2

I have an Azure Stream Analytics job that uses an EventHub and a Reference data in Blob storage as 2 inputs. The reference data is CSV that looks something like this:

REGEX_PATTERN,FRIENDLY_NAME
115[1-2]{1}9,Name 1
115[3-9]{1}9,Name 2

I then need to lookup an attribute in the incoming event in EventHub against this CSV to get the FRIENDLY_NAME.

Typical way of of using reference data is using JOIN clause. But in this case I cannot use it because such regex matching is not supported with LIKE operator.

UDF is another option, but I cannot seem to find a way of using reference data as a CSV inside the function.
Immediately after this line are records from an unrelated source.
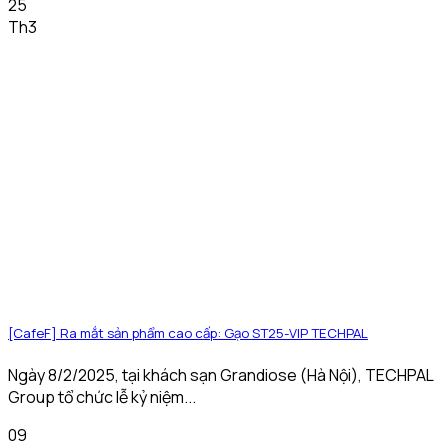
25
Th3
[CafeF] Ra mắt sản phẩm cao cấp: Gạo ST25-VIP TECHPAL
Ngày 8/2/2025, tại khách sạn Grandiose (Hà Nội), TECHPAL
Group tổ chức lễ kỷ niệm...
09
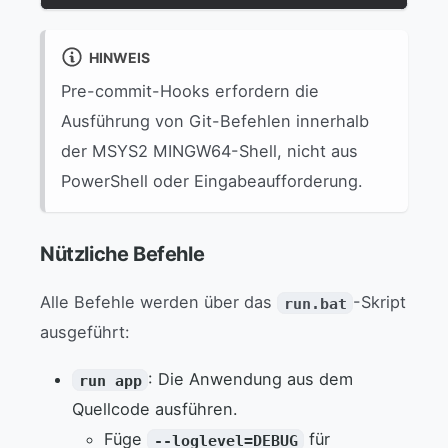
HINWEIS
Pre-commit-Hooks erfordern die
Ausführung von Git-Befehlen innerhalb
der MSYS2 MINGW64-Shell, nicht aus
PowerShell oder Eingabeaufforderung.
Nützliche Befehle
Alle Befehle werden über das
-Skript
run.bat
ausgeführt:
: Die Anwendung aus dem
run app
Quellcode ausführen.
Füge
für
--loglevel=DEBUG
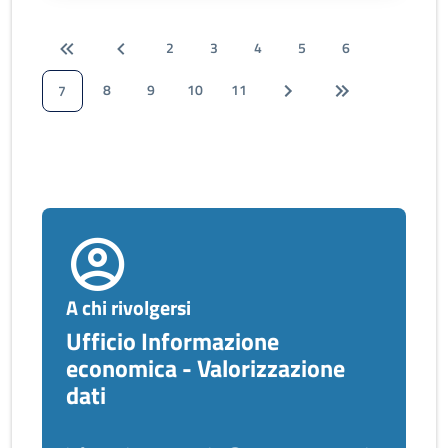
2
3
4
5
6
8
9
10
11
7
A chi rivolgersi
Ufficio Informazione
economica - Valorizzazione
dati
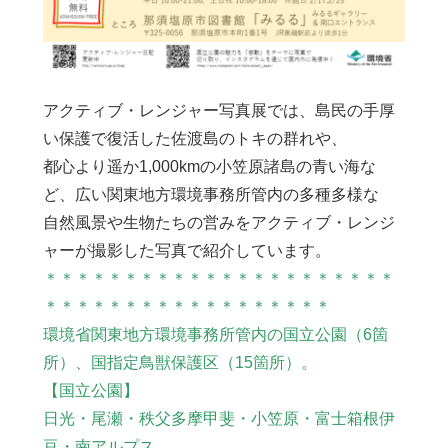
アクティブ・レンジャー写真展では、島民の手厚
い保護で復活した佐渡島のトキの群れや、
都心より遥か1,000kmの小笠原諸島の青い海な
ど、
広い関東地方環境事務所管内の多種多様な
自然風景や生物たちの営みをアクティブ・レンジ
ャーが撮影した写真で紹介しています。
＊＊＊＊＊＊＊＊＊＊＊＊＊＊＊＊＊＊＊＊＊＊
＊＊＊＊＊＊＊＊＊＊＊＊＊＊＊＊＊＊
環境省関東地方環境事務所管内の国立公園（6箇
所）
、国指定鳥獣保護区（15箇所）。
【国立公園】
日光・尾瀬・秩父多摩甲斐・小笠原・富士箱根伊
豆・南アルプス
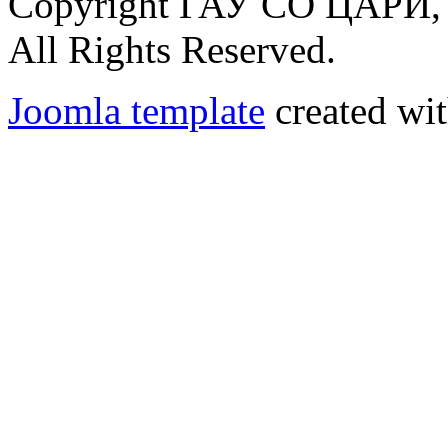
Copyright ГАУ СО ЦАРИ, 
All Rights Reserved.
Joomla template
created wit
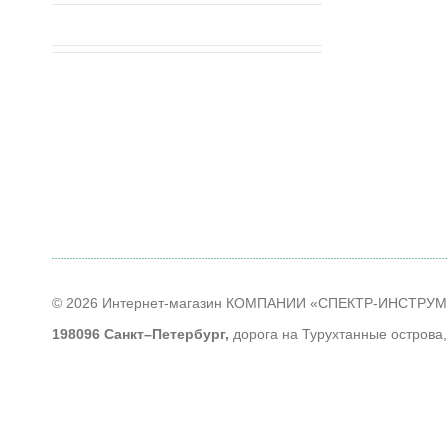
© 2026 Интернет-магазин КОМПАНИИ «СПЕКТР-ИНСТРУ
198096 Санкт–Петербург,
дорога на Турухтанные острова,
тел
+7 (812) 614-40-14
;
Время работы
: ПН - ЧТ: с 9-00 до 18-00; ПТ: с 9-00 до 17-
Контакты
Наши партнеры
Алфавитный указатель продуктов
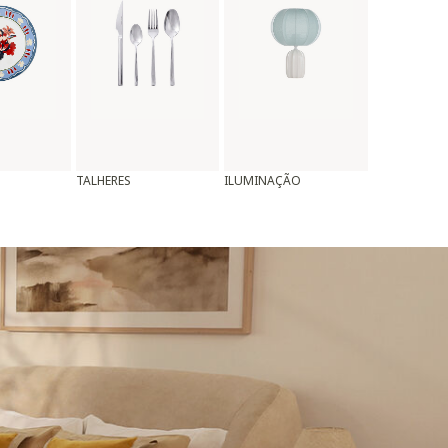
TALHERES
ILUMINAÇÃO
ALMOFADAS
Is there any other way of doing this in an Azure Stream Analytics job?

user_name
  • 119
  • 1
  • 8
  • What is the join key between event hub and reference data? `REGEX_PATTERN`? – Jay Gong Apr 30 '20 at 07:17
  • @JayGong yes, it is the join key. – user_name Apr 30 '20 at 07:35
  • Understand,but i think the key should be specific, not regex value in ASA job. So it is your pain point, right? – Jay Gong Apr 30 '20 at 07:39
  • @JayGong Correct. Which is why I doubt a `JOIN` would work in my case. The alternative I could think was, was using an UDF, but was wondering if I can use the entire list of reference data in the UDF to perform the lookup. – user_name Apr 30 '20 at 07:44
  • As a last fallback I am thinking of just hardcoding the reference data in the UDF. But I need this working for several different ASA jobs that use different reference data. So things will get ugly there. – user_name Apr 30 '20 at 07:46

1 Answers1

1

As I know, the JOIN is not supported in your scenario. The join key should be specific, can't be a regex value.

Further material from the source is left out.